Logo of Republican(Elephant) and Democratic (Donkey) parties
Logo of Republican(Elephant) and Democratic (Donkey) parties

Policy Differences

Campaign poster
Campaign poster

Economic Policy

Rehberg supported President Obama’s administration’s year-long extension of the Payroll Tax relief. He chaired the Drought Advisory Committee and the Task Force credited with reforming Worker’s Compensation, the Montana Rural Development Council, and several health care initiatives. On April 15, 2011, Rehberg was one of four Republican members of congress to vote against The Path to Prosperity, the Republican Party's budget proposal for the year 2012. Rehberg opposes all taxpayer funded bailouts. He holds these bailouts largely responsible for the housing market meltdown. He voted Yes on terminating the Home Affordable Mortgage Program in March 2011; voted Yes on $192B additional anti-recession stimulus spending in Jul 2009; voted No on modifying bankruptcy rules to avoid mortgage foreclosures in Mar 2009; and voted No on additional $825 billion for economic recovery package in Jan 2009;

Tester backs the banking industry’s position on debit card fees; he argues the lower fees will hurt small community banks, despite an exemption for small banks written into the law. He argues the community banks won't be able to compete when big banks start charging less.
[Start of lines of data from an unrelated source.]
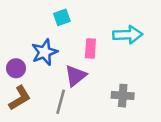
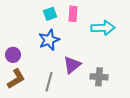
pink rectangle: (90, 48) -> (73, 14), moved
blue star: (45, 52) -> (49, 40), moved
purple triangle: (76, 76) -> (72, 65), moved

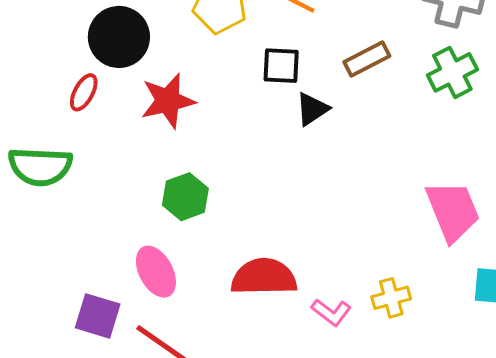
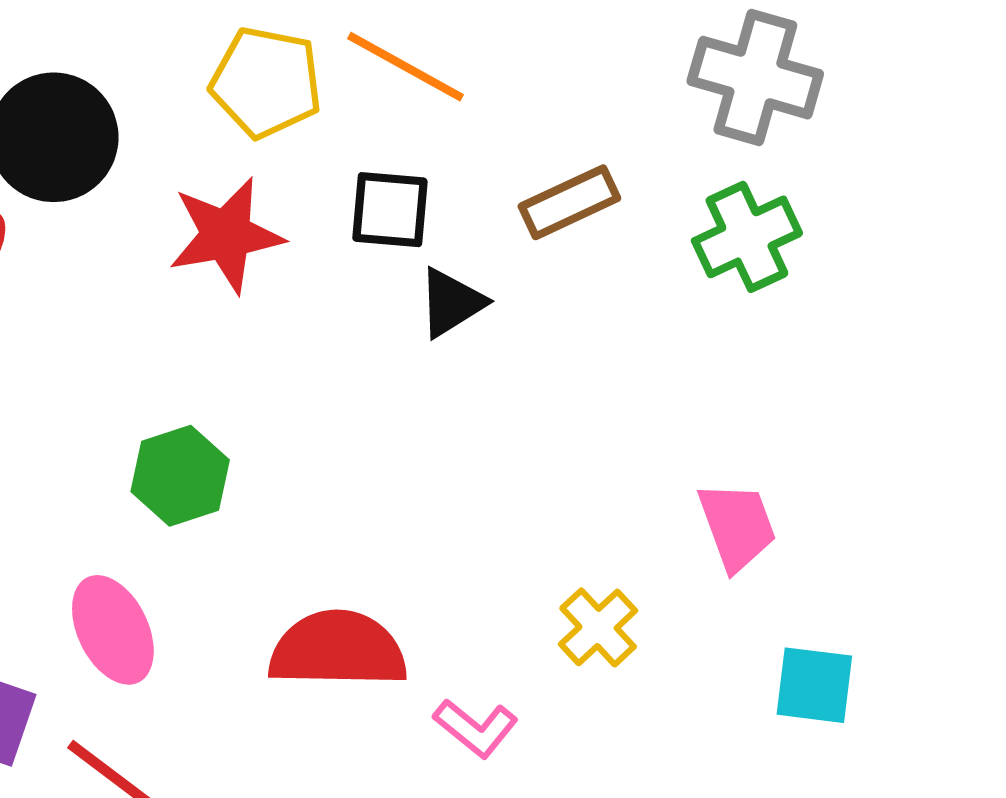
red star: (168, 101) -> (226, 235), moved
pink trapezoid: (453, 211) -> (737, 526), size x0.7
yellow cross: (391, 298) -> (598, 627), moved, turned -30

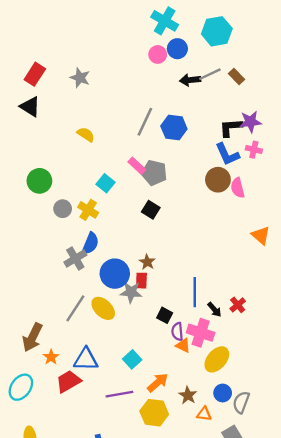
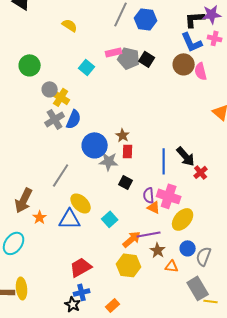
pink rectangle: (137, 166) -> (114, 52), turned -56
yellow cross: (88, 210) -> (61, 97), moved
black square: (151, 210) -> (147, 59), moved
gray cross: (75, 259) -> (55, 119), moved
red rectangle: (141, 281) -> (128, 151), moved
yellow ellipse: (103, 308) -> (81, 203), moved
black arrow: (214, 310) -> (186, 156), moved, size x1.5
black square: (165, 315) -> (126, 182), moved
red trapezoid: (68, 381) -> (81, 267), moved
purple line: (119, 394) -> (149, 234), moved

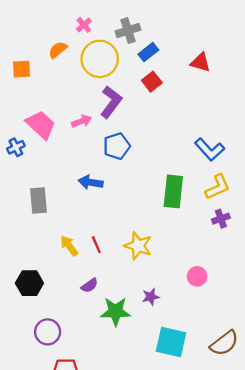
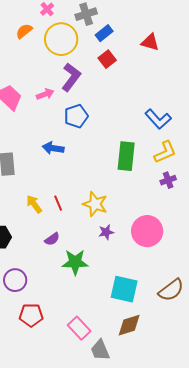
pink circle: (197, 276) -> (147, 231), size x1.8
purple star: (151, 297) -> (106, 232), moved

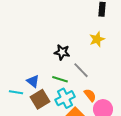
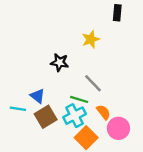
yellow star: (97, 39) -> (91, 39), moved
black star: (62, 52) -> (60, 62), moved
green line: (60, 79) -> (79, 99), moved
Tester supports middle class tax cuts. He has voted against repealing the Estate Tax and Alternative Minimum Tax, policies he sees as favoring only the wealthy. Voted No on increasing tax rate for people earning over $1 million in Mar 2008; voted No on allowing AMT reduction without budget offset in Mar 2008; voted No on raising the Death Tax exemption to $5M from $1M in Feb 2008; voted No on repealing the Alternative Minimum Tax in Mar 2007; and also voted No on raising estate tax exemption to $5 million in Mar 2007.

While serving as Senate President, Tester supported increased funding for public education and cutting taxes for small business owners and the working poor. He also worked to make health insurance more affordable and require public utilities to use more renewable energy.

He opposes privatization of Social Security. He voted Yes on extending unemployment benefits from 39 weeks to 59 weeks in Nov 2008; and voted Yes on increasing minimum wage to $7.25 in Feb 2007;

Both candidates say they oppose increasing the nation's debt but both have voted several times to raise the debt ceiling.[2]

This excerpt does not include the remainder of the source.